One day after a meeting an older woman cornered her into conversation.
“You know,” said the older woman, “I used to have a huge alcohol problem. Ruined my first marriage. Nearly ruined my second, but my husband pulled me through. Intervention, that’s what he did. I’ll never forget it.”
She stared at the speaking woman.
“Ok,” she said.
“I guess what I’m saying is, people got all sorts of problems you just don’t know about. And just cause you don’t know about ’em don’t mean they don’t got ’em. So, if you ever want to talk, well, you know.”
“Thanks,” said the girl, blinking her red eyes.
In time, her coworkers went from their intermittent solicitations to ignoring her completely. It took a while for her to notice; she was used to keeping to herself, but after a day or two she realized people weren’t even looking at her. On the third day when she walked in to work, someone was sitting at her desk. Pictures of this new woman and her family already clung to the cubicle sides like static, leading the girl to wonder whether she was at the wrong cubicle.

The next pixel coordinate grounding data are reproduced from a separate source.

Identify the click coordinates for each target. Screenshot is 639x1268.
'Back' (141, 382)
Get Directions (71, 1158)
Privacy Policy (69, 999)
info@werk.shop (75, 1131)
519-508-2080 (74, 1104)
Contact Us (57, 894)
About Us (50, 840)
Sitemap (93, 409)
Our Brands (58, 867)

She checked to the left and to the right, however, and was assured that this was her cubicle. There wasn’t even anything for her to pack up; her files and pencil mug and Post-its of phone numbers had disappeared as though they were never there at all.
She had a similar experience in her apartment a few days later. She had begun sleeping most of the day, and she woke up late one afternoon to find all her furniture gone, replaced by unfamiliar pieces. Not long after, a strange woman in a suit walked into the room, closing the door behind her, and began to undress.
Embarrassed, the girl climbed from the bed and walked carefully along the room’s perimeter and slipped out the door. She ran down the stairwell and into the street.
She was met with a cool rush of air upon her face. The day’s light was yielding to the gentle darkness of the coming night.
She looked west and saw the sun begin to drop below the horizon. As she looked out into the gathering darkness of the street she could see the nightwalkers begin to materialize.
She stepped forward and took her place among them.